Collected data
──────────────────────────────

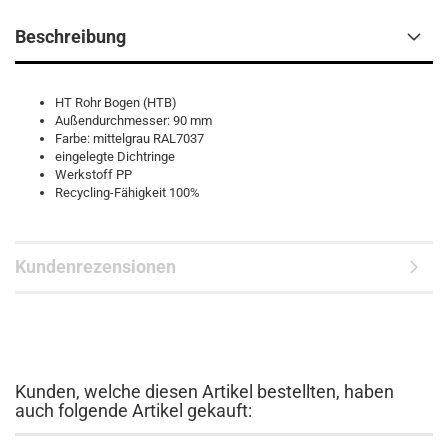
Beschreibung
HT Rohr Bogen (HTB)
Außendurchmesser: 90 mm
Farbe: mittelgrau RAL7037
eingelegte Dichtringe
Werkstoff PP
Recycling-Fähigkeit 100%
Kundenrezensionen
Kunden, welche diesen Artikel bestellten, haben
auch folgende Artikel gekauft:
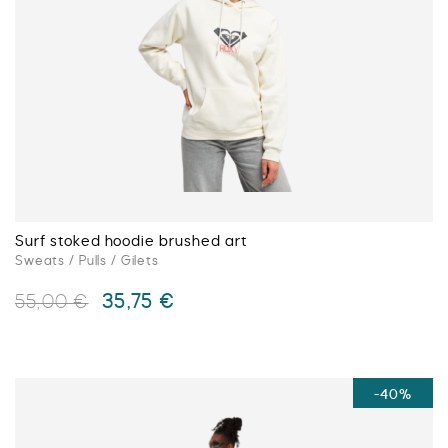
peuvent
être
choisies
sur
la
page
du
produit
Surf stoked hoodie brushed art
Sweats / Pulls / Gilets
Le
Le
35,75
€
55,00
€
prix
prix
initial
actuel
Ce
était :
est :
produit
55,00 €.
35,75 €.
a
-40%
plusieurs
variations.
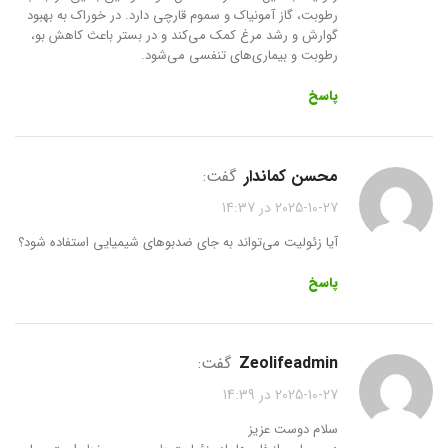
رطوبت، گاز آمونیاک و سموم قارچی دارد. در خوراک به بهبود
گوارش و رشد مرغ کمک می‌کند و در بستر باعث کاهش بو،
رطوبت و بیماری‌های تنفسی می‌شود.
پاسخ
محسن کماندار
گفت:
2025-10-27 در 14:37
آیا زئولیت می‌تواند به جای ضدبوهای شیمیایی استفاده شود؟
پاسخ
zeolifeadmin
گفت:
2025-10-27 در 14:39
سلام دوست عزیز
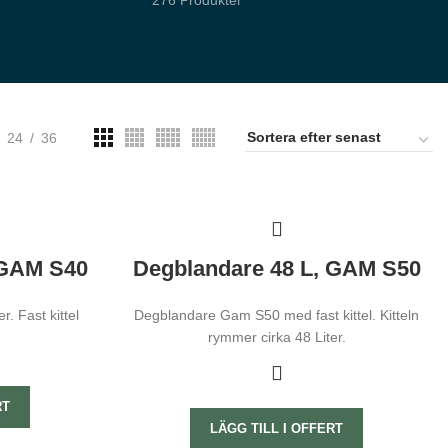
276 Produkter
24
36
 GAM S40
Degblandare 48 L, GAM S50
. Fast kittel
Degblandare Gam S50 med fast kittel. Kitteln
rymmer cirka 48 Liter.
RT
LÄGG TILL I OFFERT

──────────────────────────────

WHAT YOU SHOULD DO:
Retype all the data exactly, please, without pictures.

YOUR RESPONSE:
Beschreibung
HT Rohr Bogen (HTB)
Außendurchmesser: 90 mm
Farbe: mittelgrau RAL7037
eingelegte Dichtringe
Werkstoff PP
Recycling-Fähigkeit 100%
Kundenrezensionen
Kunden, welche diesen Artikel bestellten, haben
auch folgende Artikel gekauft:
peuvent
être
choisies
sur
la
page
du
produit
Surf stoked hoodie brushed art
Sweats / Pulls / Gilets
Le
Le
35,75
€
55,00
€
prix
prix
initial
actuel
Ce
était :
est :
produit
55,00 €.
35,75 €.
a
-40%
plusieurs
variations.
رطوبت، گاز آمونیاک و سموم قارچی دارد. در خوراک به بهبود
گوارش و رشد مرغ کمک می‌کند و در بستر باعث کاهش بو،
رطوبت و بیماری‌های تنفسی می‌شود.
پاسخ
محسن کماندار
گفت:
2025-10-27 در 14:37
آیا زئولیت می‌تواند به جای ضدبوهای شیمیایی استفاده شود؟
پاسخ
zeolifeadmin
گفت:
2025-10-27 در 14:39
سلام دوست عزیز
276 Produkter
24
36
 GAM S40
Degblandare 48 L, GAM S50
. Fast kittel
Degblandare Gam S50 med fast kittel. Kitteln
rymmer cirka 48 Liter.
RT
LÄGG TILL I OFFERT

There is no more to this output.